Let us just be fair on all sides, Mr. Speaker.

Alleged Comments by Member for CharlottetownPoints of OrderOral Questions

12:10 p.m.

Liberal

The Speaker Liberal Peter Milliken

I intend to be fair on all sides, as the Speaker's obligation is to be.

Alleged Comments by Member for CharlottetownPoints of OrderOral Questions

12:10 p.m.

Conservative

Dean Del Mastro Conservative Peterborough, ON

Mr. Speaker, on the same point of order, actually I encourage you to do that because the hon. member for Bramalea—Gore—Malton did make a statement yesterday. All of the Conservative members, as we always are, were in their seats. I encourage you to look at that statement, Mr. Speaker, and compare the treatment he got with the treatment that my colleague got. I think you will find a big difference and a big disparity between how Conservative members acted and how Liberal members acted.

Alleged Comments by Member for CharlottetownPoints of OrderOral Questions

12:10 p.m.

Liberal

The Speaker Liberal Peter Milliken

I could sit and look at tapes for hours, particularly ones that involve members in this corner, because I sit so close I can hear a lot of what is going on in terms of noise at least, even if I cannot make out the words.

I assure the hon. member that I will review the matter and will get back to the House, if necessary. I think we have heard enough on this point.
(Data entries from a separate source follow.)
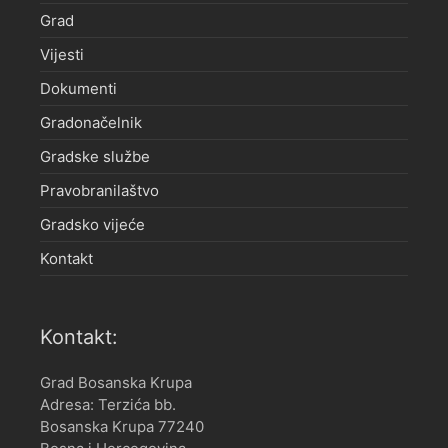
Grad
Vijesti
Dokumenti
Gradonačelnik
Gradske službe
Pravobranilaštvo
Gradsko vijeće
Kontakt
Kontakt:
Grad Bosanska Krupa
Adresa: Terzića bb.
Bosanska Krupa 77240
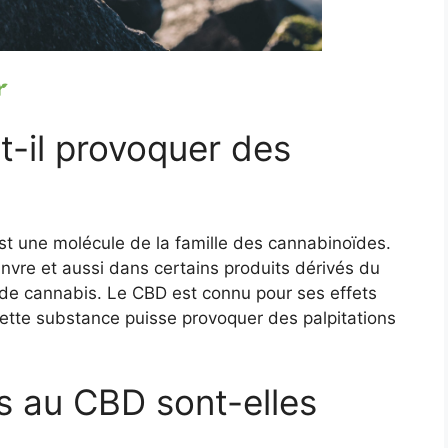
t-il provoquer des
t une molécule de la famille des cannabinoïdes.
nvre et aussi dans certains produits dérivés du
de cannabis. Le CBD est connu pour ses effets
 cette substance puisse provoquer des palpitations
s au CBD sont-elles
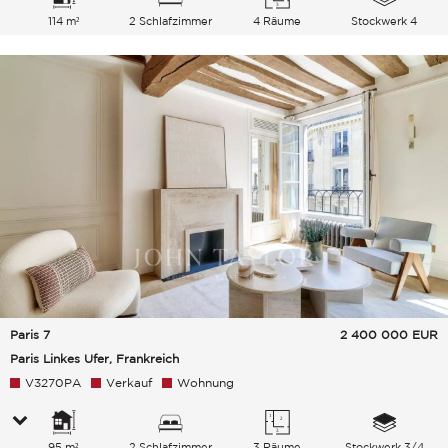
114 m²
2 Schlafzimmer
4 Räume
Stockwerk 4
Paris 7
2 400 000
EUR
Paris Linkes Ufer, Frankreich
V3270PA
Verkauf
Wohnung
95 m²
2 Schlafzimmer
3 Räume
Stockwerk 3/4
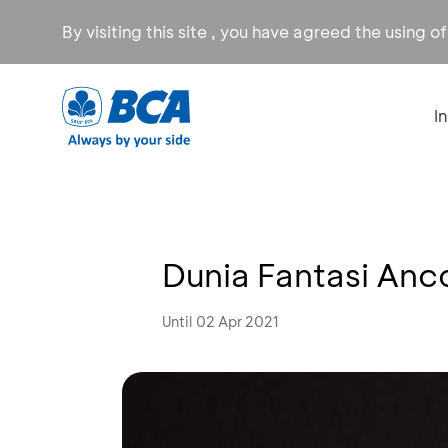
By visiting this site , you have agreed the using o
I
Dunia Fantasi Anc
Until 02 Apr 2021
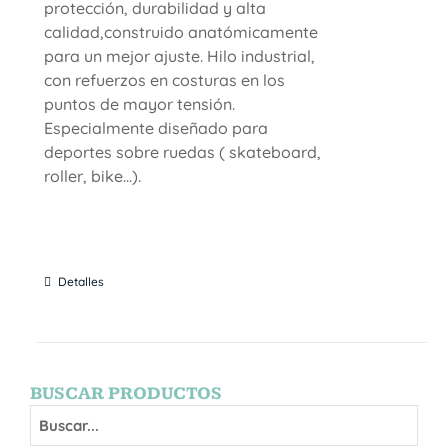
protección, durabilidad y alta
calidad,construido anatómicamente
para un mejor ajuste. Hilo industrial,
con refuerzos en costuras en los
puntos de mayor tensión.
Especialmente diseñado para
deportes sobre ruedas ( skateboard,
roller, bike...).
Detalles
BUSCAR PRODUCTOS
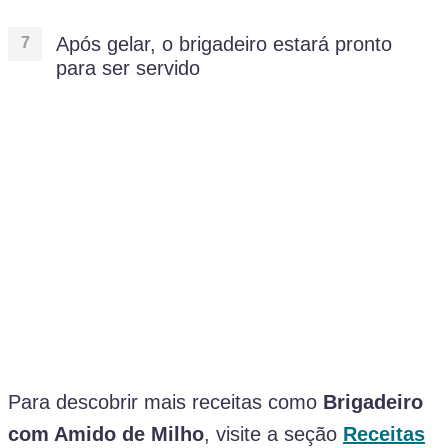
Após gelar, o brigadeiro estará pronto
para ser servido
Para descobrir mais receitas como
Brigadeiro
com Amido de Milho
, visite a seção
Receitas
Energy Science and Technology TreatyRoutine Proceedings

12:10 p.m.

Calgary East Alberta

Conservative

Deepak Obhrai ConservativeParliamentary Secretary to the Minister of Foreign Affairs

Mr. Speaker, pursuant Standing Order 32, I have the pleasure to table, in both official languages, one treaty entitled “Agreement among the Government of Canada, the Government of the United Mexican States and the Government of the United States of America for Cooperation in Energy Science and Technology”. An explanatory memorandum is enclosed with the treaty.

Agriculture and Agri-FoodCommittees of the HouseRoutine Proceedings

12:10 p.m.

Conservative

James Bezan Conservative Selkirk—Interlake, MB

Mr. Speaker, I have the honour to present, in both official languages, the third report of the Standing Committee on Agriculture and Agri-Food in relation to Growing Forward entitled, “The Non-business Risk Management Programs under Growing Forward”.

Access to Information, Privacy and EthicsCommittees of the HouseRoutine Proceedings

12:10 p.m.

Liberal

Paul Szabo Liberal Mississauga South, ON

Mr. Speaker, I have the honour to present, in both official languages, the third report of the Standing Committee on Access to Information, Privacy and Ethics, which met on February 28, 2008 in relation to the Mulroney Airbus settlement study and agreed to the following recommendation: As your committee has now completed its examination of witnesses in this matter, it recommends, as it did in its second report to the House, that the government immediately initiate a formal public inquiry into the Mulroney-Schreiber affair.